I am applying for 489 Visa under family sponsor . 
My maternal uncle will be sponsoring me .
SO how do I prove this while lodging the application and claim the 10points for the sponsorship .

Can anyone please help me .

Thanks,
Rahul


----------



## _shel (Mar 2, 2014)

Your birth certificate showing mothers name. 

Mothers birth certificate showing parents names.

Uncles birth certificate showing parents names. 

Hand drawn family tree to show connections.


----------



## steelrahul (Jun 19, 2014)

Any other proof other than birth certificate ? Because my mother was born in 1966 and she doesnt have birth certificate


----------



## _shel (Mar 2, 2014)

Not really. You need clear evidence of the relationship between you, that is evidenced by showing he and your mother are related and that your mother is your mother.


----------



## GinjaNINJA (Apr 29, 2014)

10th grade or 12th grade certificates of both your mother and uncle might do which will have fathers name on it or even passport might do which will have both your maternal grandparents name on it on the last page thus proving that your mother and uncle are siblings.


----------



## shrif (Sep 15, 2015)

Hi,

how to make that : Family tree diagram to show your relationship with a sponsor.

is it by hand or what? please help


----------



## ozbound12 (Mar 23, 2012)

shrif said:


> Hi,
> 
> how to make that : Family tree diagram to show your relationship with a sponsor.
> 
> is it by hand or what? please help


You can draw it by hand or using some kind of graphics software like Illustrator or Photoshop or GIMP (free). Or if you don't have any experience doing that, you can use a website like this.
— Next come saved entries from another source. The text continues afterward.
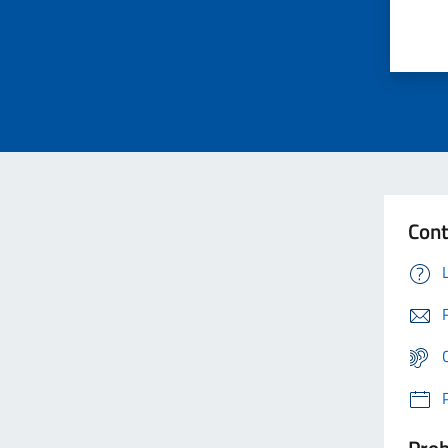
Cont
Prob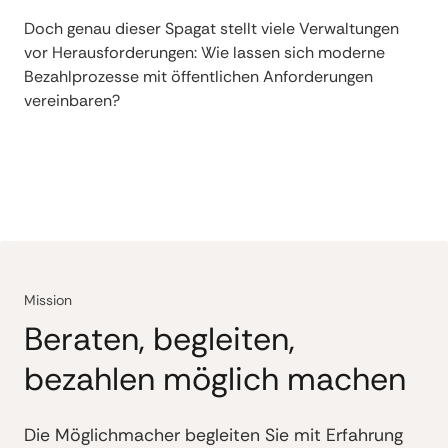
Doch genau dieser Spagat stellt viele Verwaltungen
vor Herausforderungen: Wie lassen sich moderne
Bezahlprozesse mit öffentlichen Anforderungen
vereinbaren?
Mission
Beraten, begleiten,
bezahlen möglich machen
Die Möglichmacher begleiten Sie mit Erfahrung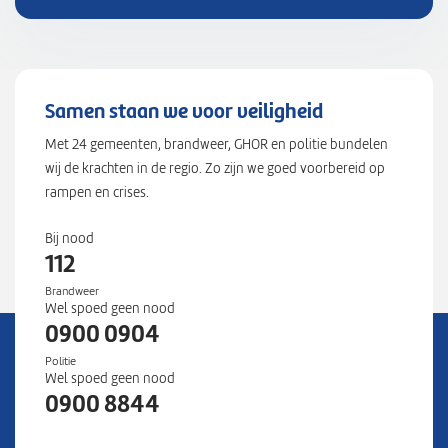
:
4
8
0
6
Samen staan we voor veiligheid
6
Met 24 gemeenten, brandweer, GHOR en politie bundelen
4
wij de krachten in de regio. Zo zijn we goed voorbereid op
6
rampen en crises.
4
3
Bij nood
4
112
3
Brandweer
7
Wel spoed geen nood
5
0900 0904
0
Politie
1
Wel spoed geen nood
9
0900 8844
}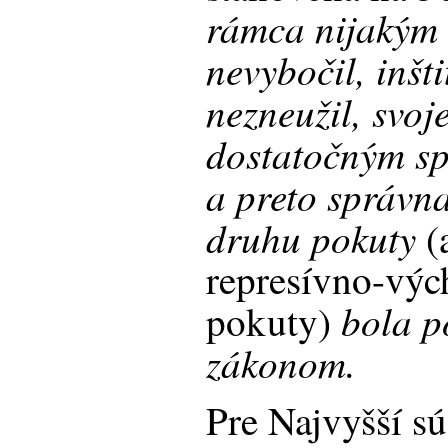
rámca nijakým
nevybočil, inšt
nezneužil, svoj
dostatočným s
a preto správn
druhu pokuty
(
represívno-výc
bola po
pokuty)
zákonom.
Pre Najvyšší sú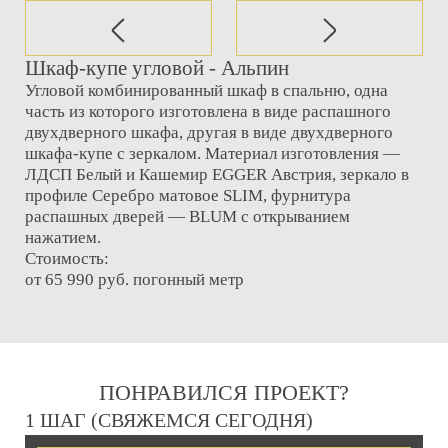
Шкаф-купе угловой - Альпин
Угловой комбинированный шкаф в спальню, одна
часть из которого изготовлена в виде распашного
двухдверного шкафа, другая в виде двухдверного
шкафа-купе с зеркалом. Материал изготовления —
ЛДСП Белый и Кашемир EGGER Австрия, зеркало в
профиле Серебро матовое SLIM, фурнитура
распашных дверей — BLUM с открыванием
нажатием.
Стоимость:
от 65 990 руб. погонный метр
ПОНРАВИЛСЯ ПРОЕКТ?
1 ШАГ (СВЯЖЕМСЯ СЕГОДНЯ)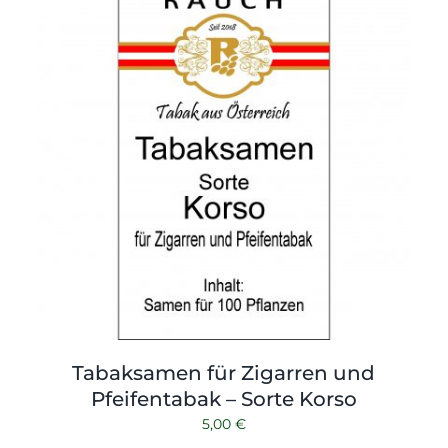
Tabaksamen für Zigarren und
Pfeifentabak – Sorte Korso
5,00
€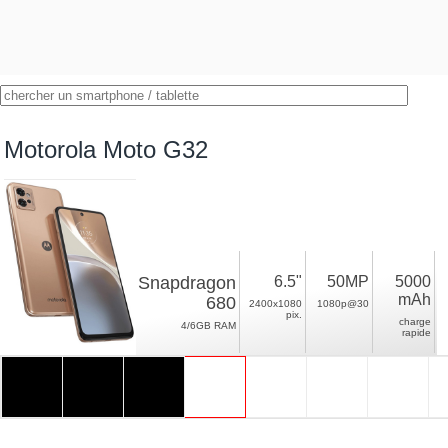
Motorola Moto G32
Snapdragon
6.5"
50MP
5000
mAh
680
2400x1080
1080p@30
pix.
charge
4/6GB RAM
rapide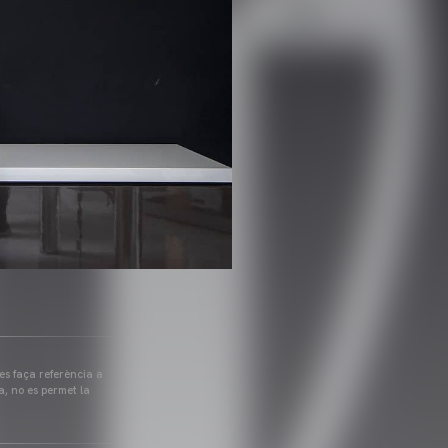
 es faça referència a
a, no es permet la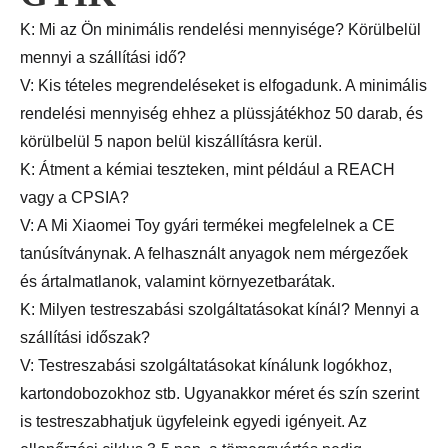
K: Mi az Ön minimális rendelési mennyisége? Körülbelül
mennyi a szállítási idő?
V: Kis tételes megrendeléseket is elfogadunk. A minimális
rendelési mennyiség ehhez a plüssjátékhoz 50 darab, és
körülbelül 5 napon belül kiszállításra kerül.
K: Átment a kémiai teszteken, mint például a REACH
vagy a CPSIA?
V: A Mi Xiaomei Toy gyári termékei megfelelnek a CE
tanúsítványnak. A felhasznált anyagok nem mérgezőek
és ártalmatlanok, valamint környezetbarátak.
K: Milyen testreszabási szolgáltatásokat kínál? Mennyi a
szállítási időszak?
V: Testreszabási szolgáltatásokat kínálunk logókhoz,
kartondobozokhoz stb. Ugyanakkor méret és szín szerint
is testreszabhatjuk ügyfeleink egyedi igényeit. Az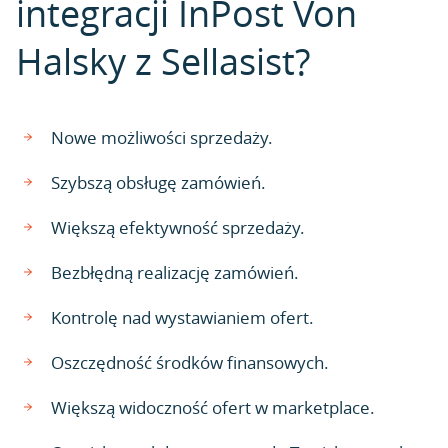
integracji InPost Von
Halsky z Sellasist?
Nowe możliwości sprzedaży.
Szybszą obsługę zamówień.
Większą efektywność sprzedaży.
Bezbłędną realizację zamówień.
Kontrolę nad wystawianiem ofert.
Oszczędność środków finansowych.
Większą widoczność ofert w marketplace.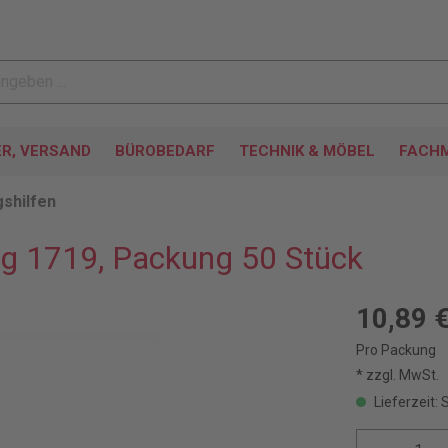
ER, VERSAND
BÜROBEDARF
TECHNIK & MÖBEL
FACHM
gshilfen
ng 1719, Packung 50 Stück
10,89 
Pro Packung
* zzgl. MwSt.
Lieferzeit: 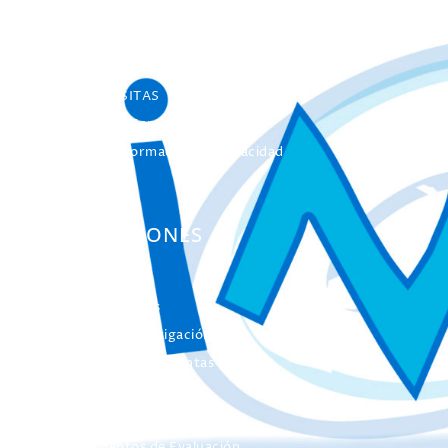
Máster INICO-FEAPS
Máster Oficial
Máster On Line
UNIdiVERSITAS
Formación Continua
Servicio Información Discapacidad
Infoautismo
PUBLICACIONES
Colección Actas
Colección Investigación
Colección Herramientas
Integra
Manuales
Instrumentos de Evaluación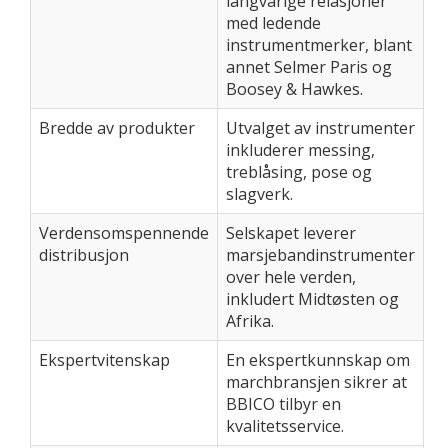
langvarige relasjoner
med ledende
instrumentmerker, blant
annet Selmer Paris og
Boosey & Hawkes.
Bredde av produkter
Utvalget av instrumenter
inkluderer messing,
treblåsing, pose og
slagverk.
Verdensomspennende
Selskapet leverer
distribusjon
marsjebandinstrumenter
over hele verden,
inkludert Midtøsten og
Afrika.
Ekspertvitenskap
En ekspertkunnskap om
marchbransjen sikrer at
BBICO tilbyr en
kvalitetsservice.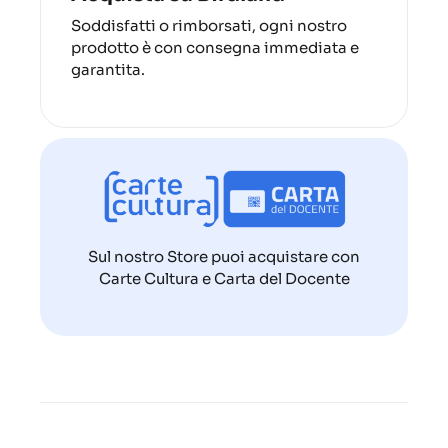
Soddisfatti o rimborsati, ogni nostro
prodotto è con consegna immediata e
garantita.
Sul nostro Store puoi acquistare con
Carte Cultura e Carta del Docente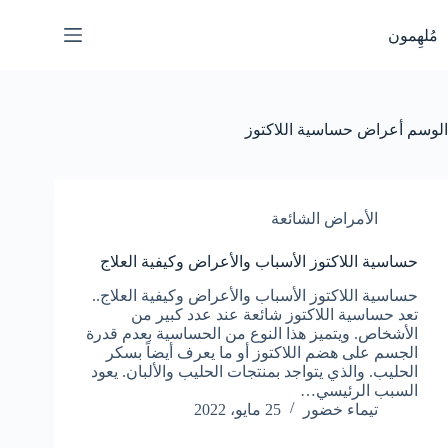
لتجاوز
لى
مُلهِمون
لمحتوى
الوسم
أعراض حساسية اللاكتوز
الأمراض الشائعة
حساسية اللاكتوز الأسباب والأعراض وكيفية العلاج
حساسية اللاكتوز الأسباب والأعراض وكيفية العلاج..
تعد حساسية اللاكتوز شائعة عند عدد كبير من
الأشخاص. ويتميز هذا النوع من الحساسية بعدم قدرة
الجسم على هضم اللاكتوز أو ما يعرف أيضاً بسكر
الحليب. والذي يتواجد بمنتجات الحليب والألبان. يعود
السبب الرئيسي…
تيماء خضور
25 مايو، 2022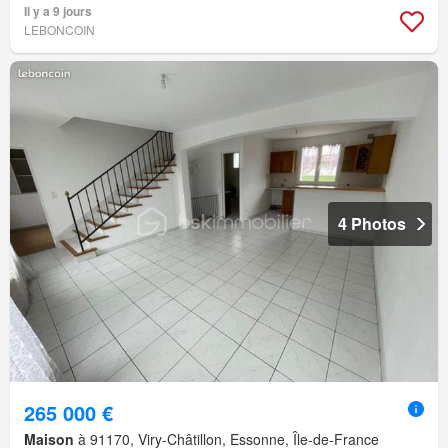
Il y a 9 jours
LEBONCOIN
4 Photos
265 000 €
Maison
à 91170, Viry-Châtillon, Essonne, Île-de-France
Family Echo - Free Online Family Tree Maker


----------



## shrif (Sep 15, 2015)

ozbound12 said:


> You can draw it by hand or using some kind of graphics software like Illustrator or Photoshop or GIMP (free). Or if you don't have any experience doing that, you can use a website like this.
> 
> Family Echo - Free Online Family Tree Maker



Many thanks dear


----------